Pull out each line of the records holding the string "Código".

--------------------

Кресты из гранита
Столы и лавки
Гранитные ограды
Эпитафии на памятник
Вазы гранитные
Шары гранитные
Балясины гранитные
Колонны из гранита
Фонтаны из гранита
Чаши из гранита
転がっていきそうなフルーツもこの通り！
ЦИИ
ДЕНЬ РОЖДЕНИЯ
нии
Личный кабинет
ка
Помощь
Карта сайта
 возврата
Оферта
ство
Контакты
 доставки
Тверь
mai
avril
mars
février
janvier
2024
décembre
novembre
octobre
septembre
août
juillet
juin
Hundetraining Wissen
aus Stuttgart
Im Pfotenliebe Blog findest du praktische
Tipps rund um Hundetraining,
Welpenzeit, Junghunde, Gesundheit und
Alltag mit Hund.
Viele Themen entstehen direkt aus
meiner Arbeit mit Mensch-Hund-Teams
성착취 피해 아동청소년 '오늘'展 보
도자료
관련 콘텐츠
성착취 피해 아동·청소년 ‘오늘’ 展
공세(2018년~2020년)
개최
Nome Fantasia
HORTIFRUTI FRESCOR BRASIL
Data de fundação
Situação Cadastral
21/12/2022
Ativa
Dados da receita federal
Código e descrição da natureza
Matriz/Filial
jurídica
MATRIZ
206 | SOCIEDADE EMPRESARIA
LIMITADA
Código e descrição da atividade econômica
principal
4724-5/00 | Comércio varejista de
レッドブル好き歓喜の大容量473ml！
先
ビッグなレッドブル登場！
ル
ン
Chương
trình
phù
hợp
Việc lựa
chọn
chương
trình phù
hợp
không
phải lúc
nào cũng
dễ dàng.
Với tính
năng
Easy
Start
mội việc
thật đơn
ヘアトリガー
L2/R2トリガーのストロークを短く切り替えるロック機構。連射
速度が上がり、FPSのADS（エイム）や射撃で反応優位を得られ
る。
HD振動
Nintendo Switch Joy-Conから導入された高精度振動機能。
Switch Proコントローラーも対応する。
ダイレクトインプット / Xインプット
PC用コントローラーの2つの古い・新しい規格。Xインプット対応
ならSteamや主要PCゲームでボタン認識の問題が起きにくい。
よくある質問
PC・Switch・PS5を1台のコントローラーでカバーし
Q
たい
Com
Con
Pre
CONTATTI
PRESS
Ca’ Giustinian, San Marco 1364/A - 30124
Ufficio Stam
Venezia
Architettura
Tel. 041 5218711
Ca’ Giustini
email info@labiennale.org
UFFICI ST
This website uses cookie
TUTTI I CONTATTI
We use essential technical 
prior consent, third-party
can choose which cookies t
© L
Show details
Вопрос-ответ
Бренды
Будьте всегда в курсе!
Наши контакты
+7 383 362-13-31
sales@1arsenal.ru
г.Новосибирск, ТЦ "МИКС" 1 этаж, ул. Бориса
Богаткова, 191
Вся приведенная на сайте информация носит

--------------------

◆ Answer for this exercise
Código e descrição da natureza
Código e descrição da atividade econômica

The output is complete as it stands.